Liesl Eibschutz, a Dartmouth University medical student, loads a syringe of Pfizer COVID-19 vaccine before giving the vaccine on the first day people 16 and older get the vaccine at Kedren Health on Thursday, Angeles, California.

Allen J. Cockroaches | Los Angeles Times | Getty Images

In published a paper Days before the advisory committee meeting, a leading group of scientists said the available data showed that vaccine protection against serious illnesses persists, even as efficacy against mild illness wears off over time. The authors, including two senior FDA officials and several World Health Organization scientists, argued Monday in the medical journal The Lancet that widespread use of booster syringes to the general public is currently inappropriate.

In the outlines of the plans for last month’s launch Distribute booster next week, Biden administration officials cited three CDC studies showing that vaccine protection against Covid has waned over several months. Senior health officials said at the time they feared protection from serious illnesses, hospitalizations and deaths could “wear off” in the coming months, especially for those at higher risk or vaccinated during the earlier stages of vaccination.

Before the vote, some committee members said they were concerned that there wasn’t enough data to make a recommendation, while others argued that the third shot should be limited to specific groups, e.g. illness. Some members raised concerns about the risk of myocarditis in younger people and said more research was needed.

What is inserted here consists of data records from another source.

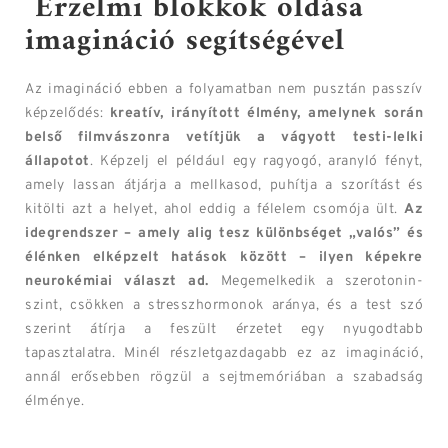
Érzelmi blokkok oldása
imagináció segítségével
Az imagináció ebben a folyamatban nem pusztán passzív
képzelődés:
kreatív, irányított élmény, amelynek során
belső filmvászonra vetítjük a vágyott testi-lelki
állapotot
. Képzelj el például egy ragyogó, aranyló fényt,
amely lassan átjárja a mellkasod, puhítja a szorítást és
kitölti azt a helyet, ahol eddig a félelem csomója ült.
Az
idegrendszer – amely alig tesz különbséget „valós” és
élénken elképzelt hatások között – ilyen képekre
neurokémiai választ ad.
Megemelkedik a szerotonin-
szint, csökken a stresszhormonok aránya, és a test szó
szerint átírja a feszült érzetet egy nyugodtabb
tapasztalatra. Minél részletgazdagabb ez az imagináció,
annál erősebben rögzül a sejtmemóriában a szabadság
élménye.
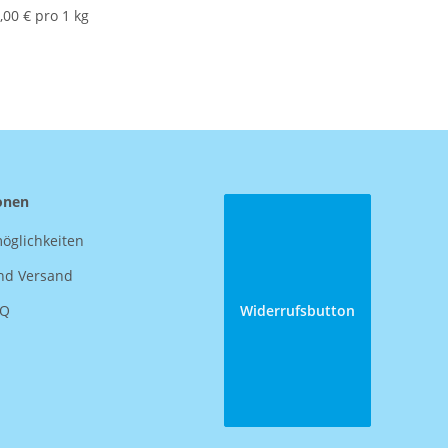
,00 € pro 1 kg
onen
öglichkeiten
nd Versand
AQ
Widerrufsbutton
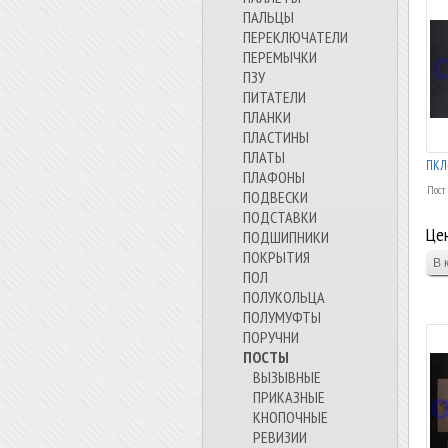
ПАЛЬЦЫ
ПЕРЕКЛЮЧАТЕЛИ
ПЕРЕМЫЧКИ
ПЗУ
ПИТАТЕЛИ
ПЛАНКИ
ПЛАСТИНЫ
ПЛАТЫ
ПЛАФОНЫ
Пост
ПОДВЕСКИ
ПОДСТАВКИ
Цен
ПОДШИПНИКИ
ПОКРЫТИЯ
ПОЛ
ПОЛУКОЛЬЦА
ПОЛУМУФТЫ
ПОРУЧНИ
ПОСТЫ
ВЫЗЫВНЫЕ
ПРИКАЗНЫЕ
КНОПОЧНЫЕ
РЕВИЗИИ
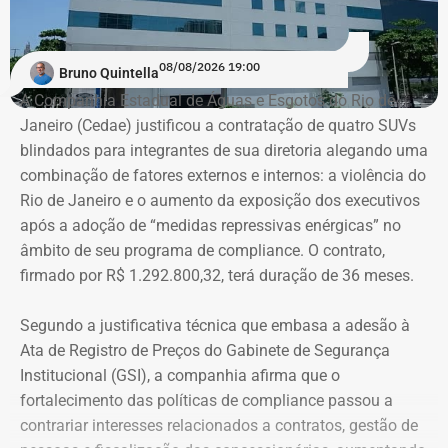
08/08/2026 19:00
Bruno Quintella
A Companhia Estadual de Águas e Esgotos do Rio de
Janeiro (Cedae) justificou a contratação de quatro SUVs
blindados para integrantes de sua diretoria alegando uma
combinação de fatores externos e internos: a violência do
Rio de Janeiro e o aumento da exposição dos executivos
após a adoção de “medidas repressivas enérgicas” no
âmbito de seu programa de compliance. O contrato,
firmado por R$ 1.292.800,32, terá duração de 36 meses.
Segundo a justificativa técnica que embasa a adesão à
Ata de Registro de Preços do Gabinete de Segurança
Institucional (GSI), a companhia afirma que o
fortalecimento das políticas de compliance passou a
contrariar interesses relacionados a contratos, gestão de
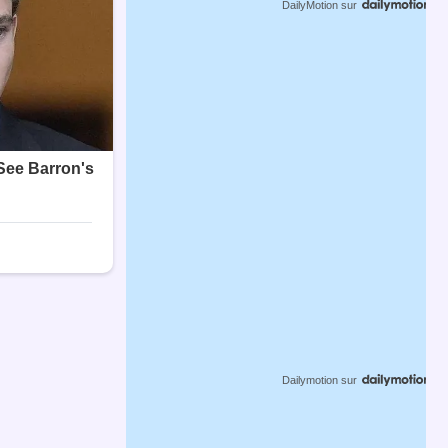
DailyMotion
sur
Dailymotion
sur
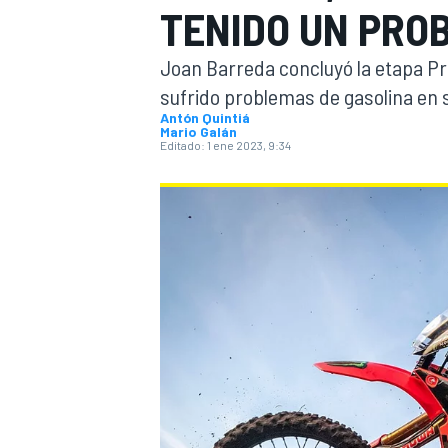
TENIDO UN PRO
INDYCAR
WRC
Joan Barreda concluyó la etapa Pr
sufrido problemas de gasolina en 
Antón Quintiá
Mario Galán
Editado:
1 ene 2023, 9:34
WEC
FÓRMULA E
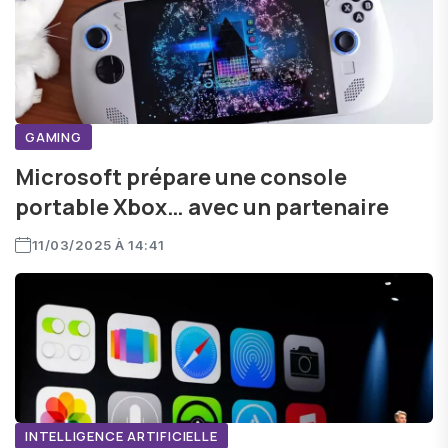
GAMING
Microsoft prépare une console
portable Xbox… avec un partenaire
11/03/2025 À 14:41
INTELLIGENCE ARTIFICIELLE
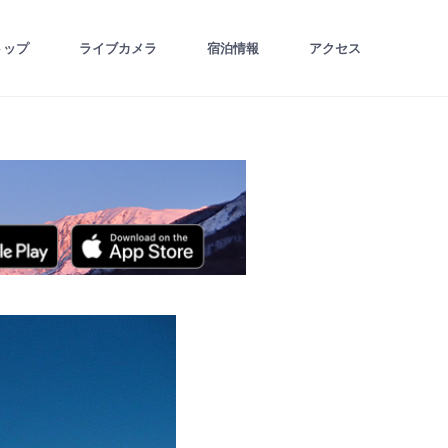
トップ
ライブカメラ
宿泊情報
アクセス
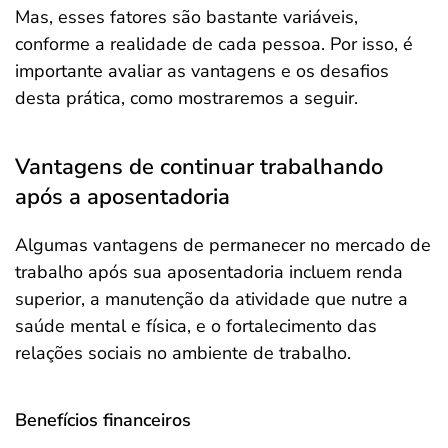
Mas, esses fatores são bastante variáveis,
conforme a realidade de cada pessoa. Por isso, é
importante avaliar as vantagens e os desafios
desta prática, como mostraremos a seguir.
Vantagens de continuar trabalhando
após a aposentadoria
Algumas vantagens de permanecer no mercado de
trabalho após sua aposentadoria incluem renda
superior, a manutenção da atividade que nutre a
saúde mental e física, e o fortalecimento das
relações sociais no ambiente de trabalho.
Benefícios financeiros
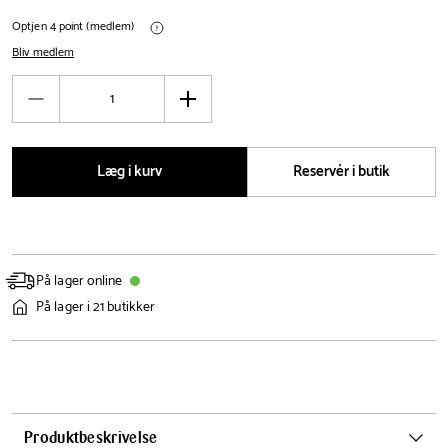
Optjen 4 point (medlem)
Bliv medlem
Antal
Reducér
Øg
antal
antal
Læg i kurv
Reservér i butik
På lager online
På lager i 21 butikker
Produktbeskrivelse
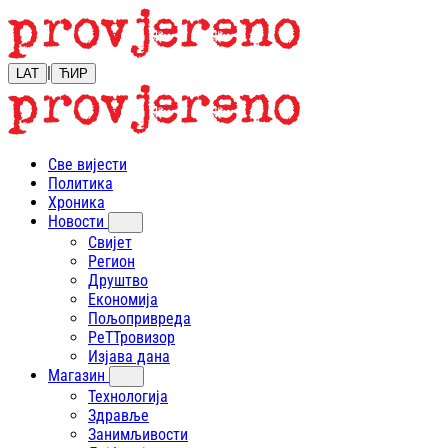
|
LAT
ЋИР
Све вијести
Политика
Хроника
Новости
Свијет
Регион
Друштво
Економија
Пољопривреда
РеТТровизор
Изјава дана
Магазин
Технологија
Здравље
Занимљивости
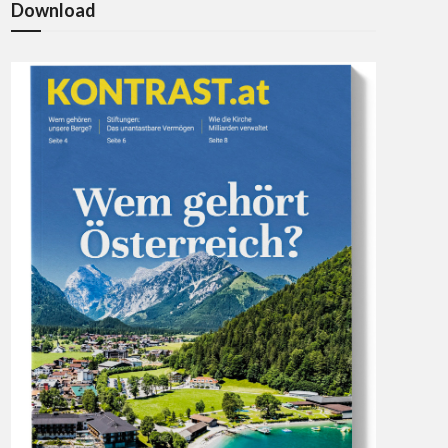
Download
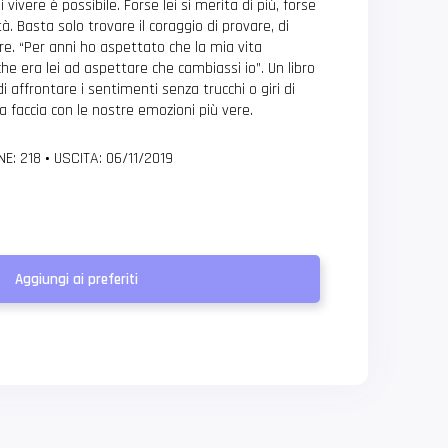
vivere è possibile. Forse lei si merita di più, forse
ità. Basta solo trovare il coraggio di provare, di
are. “Per anni ho aspettato che la mia vita
he era lei ad aspettare che cambiassi io”. Un libro
i affrontare i sentimenti senza trucchi o giri di
a a faccia con le nostre emozioni più vere.
NE: 218
•
USCITA: 06/11/2019
Aggiungi ai preferiti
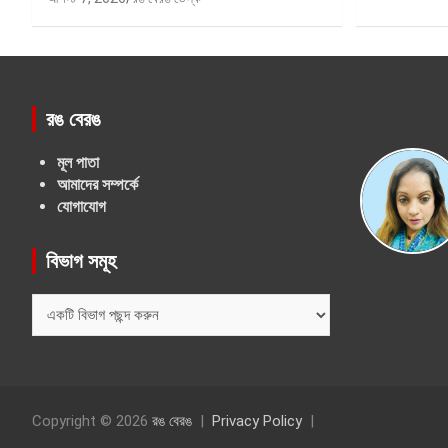
রঙ বেরঙ
মূল পাতা
আমাদের সম্পর্কে
যোগাযোগ
বিভাগ সমূহ
বিভাগ
সমূহ
Copyright © 2026
রঙ বেরঙ
Privacy Policy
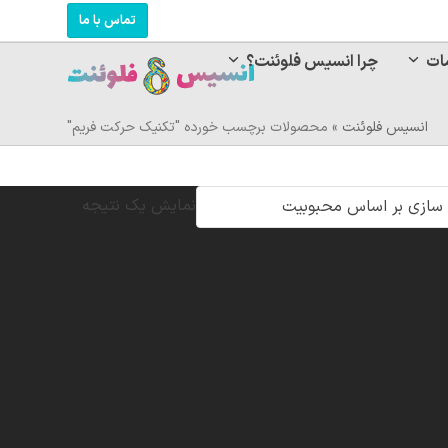
تماس با ما
ات
چرا انسیس فلوئنت؟
انسیس فلوئنت
»
محصولات برچسب خورده "تکنیک حرکت فریم"
نمایش یک نتیجه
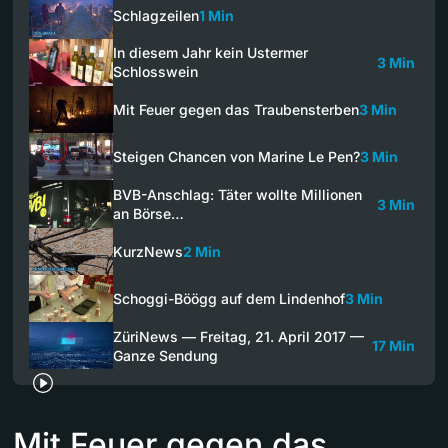
Schlagzeilen
1 Min
In diesem Jahr kein Ustermer
3 Min
Schlosswein
Mit Feuer gegen das Traubensterben
3 Min
Steigen Chancen von Marine Le Pen?
3 Min
BVB-Anschlag: Täter wollte Millionen
3 Min
an Börse…
KurzNews
2 Min
Schoggi-Böögg auf dem Lindenhof
3 Min
ZüriNews — Freitag, 21. April 2017 —
17 Min
Ganze Sendung
Mit Feuer gegen das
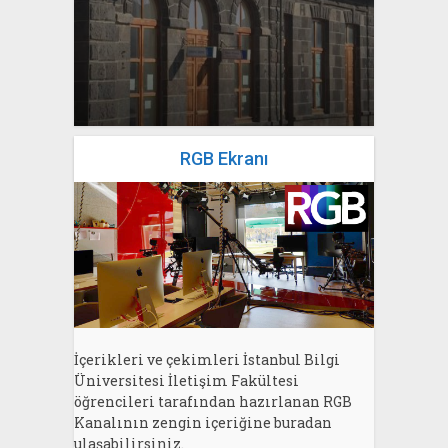
yazan
Bahri Ak
RGB Ekranı
İçerikleri ve çekimleri İstanbul Bilgi
Üniversitesi İletişim Fakültesi
öğrencileri tarafından hazırlanan RGB
Kanalının zengin içeriğine buradan
ulaşabilirsiniz.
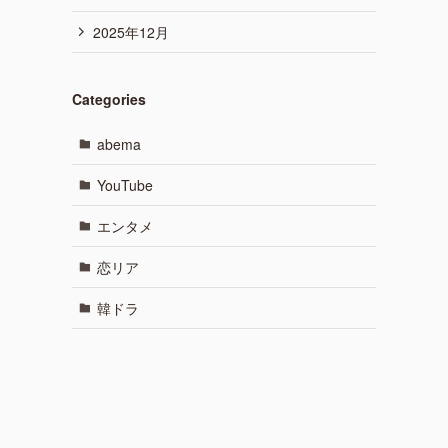
2025年12月
Categories
abema
YouTube
エンタメ
恋リア
韓ドラ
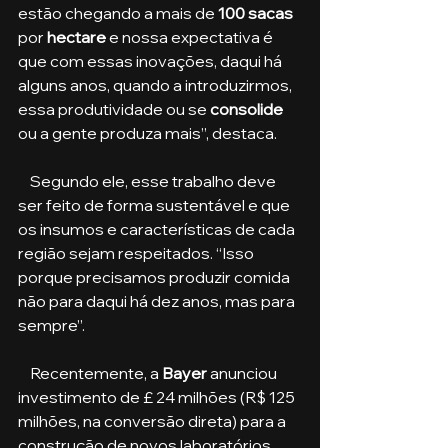
estão chegando a mais de 
100 sacas
por 
hectare
 e nossa expectativa é 
que com essas inovações, daqui há 
alguns anos, quando a introduzirmos, 
essa produtividade ou se 
consolide
ou a gente produza mais”, destaca.
    Segundo ele, esse trabalho deve 
ser feito de forma sustentável e que 
os insumos e características de cada 
região sejam respeitados. “Isso 
porque precisamos produzir comida 
não para daqui há dez anos, mas para 
sempre”.
    Recentemente, a 
Bayer
 anunciou 
investimento de £ 24 milhões (R$ 125 
milhões, na conversão direta) para a 
construção de novos laboratórios, 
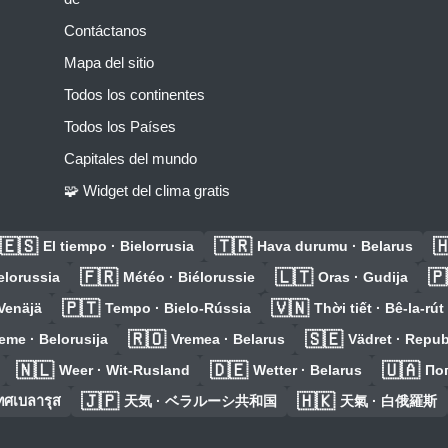
Contáctanos
Mapa del sitio
Todos los continentes
Todos los Países
Capitales del mundo
🧩 Widget del clima gratis
🇪🇸
🇹🇷

El tiempo · Bielorrusia
Hava durumu · Belarus
🇫🇷
🇱🇹
🇵
elorussia
Météo · Biélorussie
Oras · Gudija
🇵🇹
🇻🇳
-Venäjä
Tempo · Bielo-Rússia
Thời tiết · Bê-la-rút
🇷🇴
🇸🇪
eme · Belorusija
Vremea · Belarus
Vädret · Repub
🇳🇱
🇩🇪
🇺🇦
Weer · Wit-Rusland
Wetter · Belarus
Пог
🇯🇵
🇭🇰
ทศเบลารุส
天気 · ベラルーシ共和国
天氣 · 白俄羅斯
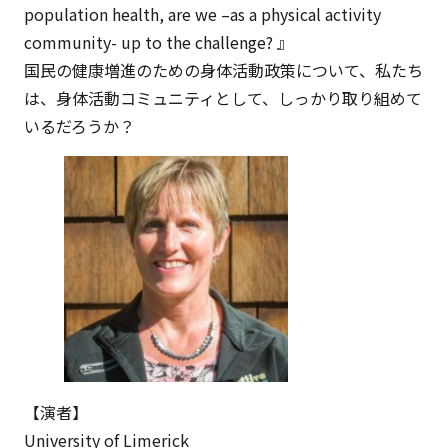
population health, are we –as a physical activity
community- up to the challenge? 』
国民の健康増進のための身体活動政策について、私たち
は、身体活動コミュニティとして、しっかり取り組めて
いるだろうか？
【演者】
University of Limerick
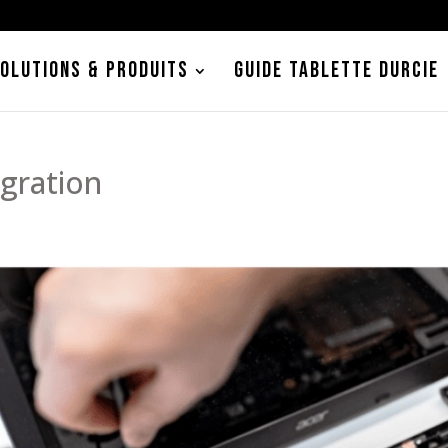
OLUTIONS & PRODUITS
GUIDE TABLETTE DURCIE
égration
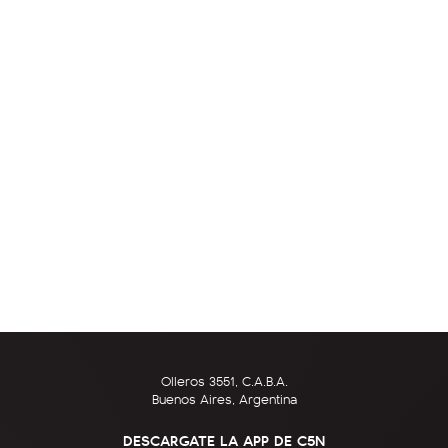
Olleros 3551, C.A.B.A.
Buenos Aires, Argentina
DESCARGATE LA APP DE C5N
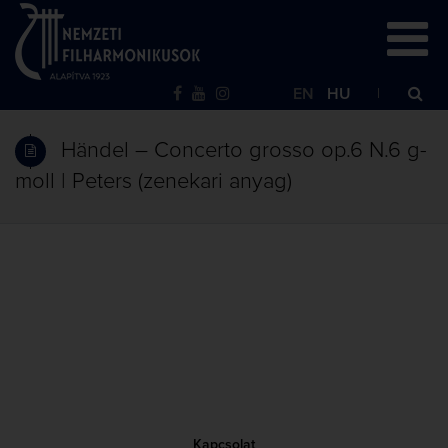
EN
HU
Händel – Concerto grosso op.6 N.6 g-
moll | Peters (zenekari anyag)
Kapcsolat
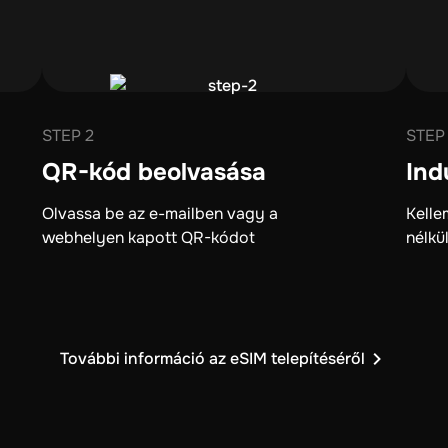
STEP 2
STEP
QR-kód beolvasása
Ind
Olvassa be az e-mailben vagy a
Kelle
webhelyen kapott QR-kódot
nélkü
További információ az eSIM telepítéséről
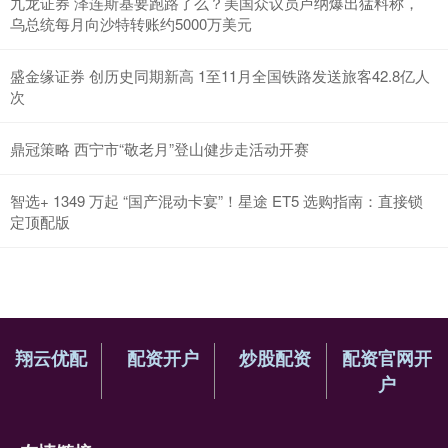
九龙证券 泽连斯基要跑路了么？美国众议员卢纳爆出猛料称，
乌总统每月向沙特转账约5000万美元
盛金缘证券 创历史同期新高 1至11月全国铁路发送旅客42.8亿人
次
鼎冠策略 西宁市“敬老月”登山健步走活动开赛
智选+ 1349 万起 “国产混动卡宴”！星途 ET5 选购指南：直接锁
定顶配版
翔云优配
配资开户
炒股配资
配资官网开
户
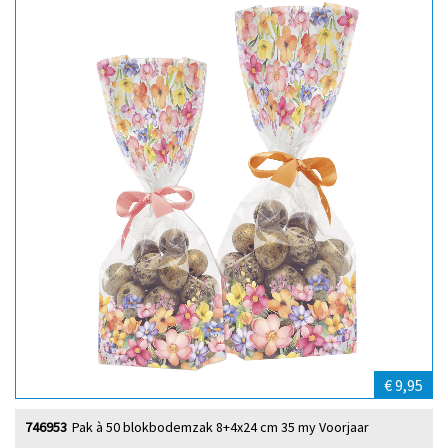
€ 9,95
746953
Pak à 50 blokbodemzak 8+4x24 cm 35 my Voorjaar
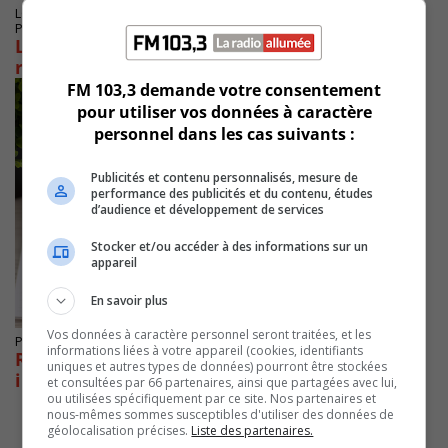
LONGUEUIL
Publié le 25 août 2022 à 16h11
L’ARTM réduit temporairement ses prix en
réponse aux critiques
FM 103,3 demande votre consentement
pour utiliser vos données à caractère
personnel dans les cas suivants :
Publicités et contenu personnalisés, mesure de
performance des publicités et du contenu, études
d’audience et développement de services
Stocker et/ou accéder à des informations sur un
appareil
En savoir plus
Vos données à caractère personnel seront traitées, et les
Publié le 16 septembre 2021 à 13h55
informations liées à votre appareil (cookies, identifiants
Recharge de carte OPUS par téléphone
uniques et autres types de données) pourront être stockées
intelligent
et consultées par 66 partenaires, ainsi que partagées avec lui,
ou utilisées spécifiquement par ce site. Nos partenaires et
nous-mêmes sommes susceptibles d'utiliser des données de
géolocalisation précises.
Liste des partenaires.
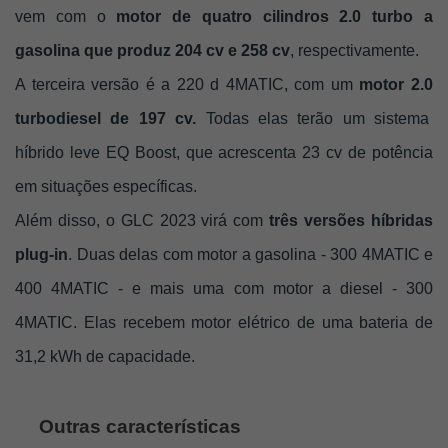
vem com o 
motor de quatro cilindros 2.0 turbo a 
gasolina que produz 204 cv e 258 cv
, respectivamente.
A terceira versão é a 220 d 4MATIC, com um
 motor 2.0 
turbodiesel de 197 cv.
 Todas elas terão um sistema  
híbrido leve EQ Boost, que acrescenta 23 cv de potência 
em situações específicas.
Além disso, o GLC 2023 virá com 
três versões híbridas 
plug-in
. Duas delas com motor a gasolina - 300 4MATIC e 
400 4MATIC - e mais uma com motor a diesel - 300 
4MATIC. Elas recebem motor elétrico de uma bateria de 
31,2 kWh de capacidade. 
Outras características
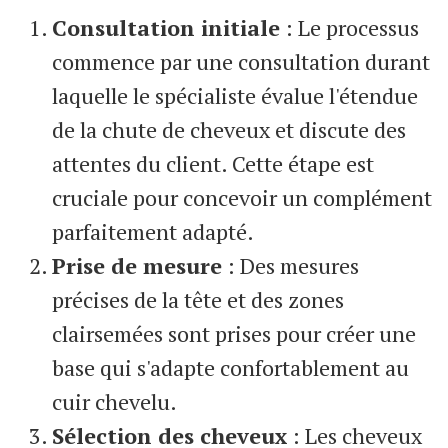
Consultation initiale
: Le processus
commence par une consultation durant
laquelle le spécialiste évalue l'étendue
de la chute de cheveux et discute des
attentes du client. Cette étape est
cruciale pour concevoir un complément
parfaitement adapté.
Prise de mesure
: Des mesures
précises de la tête et des zones
clairsemées sont prises pour créer une
base qui s'adapte confortablement au
cuir chevelu.
Sélection des cheveux
: Les cheveux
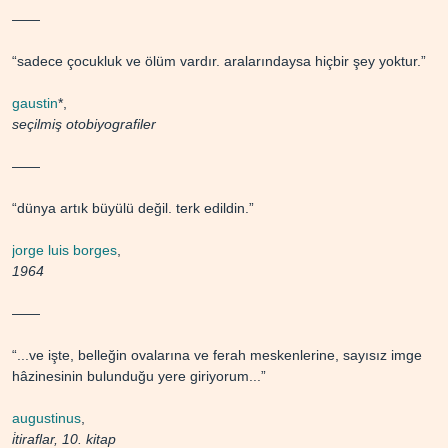
——
“sadece çocukluk ve ölüm vardır. aralarındaysa hiçbir şey yoktur.”
gaustin
*,
seçilmiş otobiyografiler
——
“dünya artık büyülü değil. terk edildin.”
jorge luis borges
,
1964
——
“...ve işte, belleğin ovalarına ve ferah meskenlerine, sayısız imge
hâzinesinin bulunduğu yere giriyorum...”
augustinus
,
i̇tiraflar, 10. kitap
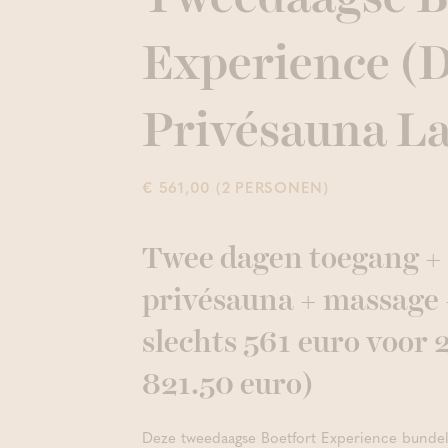
Experience (D
Privésauna L
€ 561,00 (2 PERSONEN)
Twee dagen toegang + 
privésauna + massage 
slechts 561 euro voor 2
821.50 euro)
Deze tweedaagse Boetfort Experience bundelt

Dr. Hayley Gans, a voting member, said she was “concerned” that the FDA asked the committee to review the entirety of the evidence presented Friday because some data, including on safety, were still inadequate.

Another member, Dr. Paul Offit said he would support boosters for people over 60 but struggled to support a third vaccination for younger groups due to a higher risk of myocarditis.

Ahead of Friday’s vote, the committee listened to several presentations on data supporting the widespread use of booster vaccinations, including by health officials in Israel, where officials began vaccinating the country’s population before many other countries and their citizens later July.

Phil Krause, an FDA vaccine regulator and co-author of The Lancet, criticized the results presented Friday, saying that much of the data had not been federally vetted or peer-reviewed. He said the models used are complex and scientists need to make sure they are “getting the right results.”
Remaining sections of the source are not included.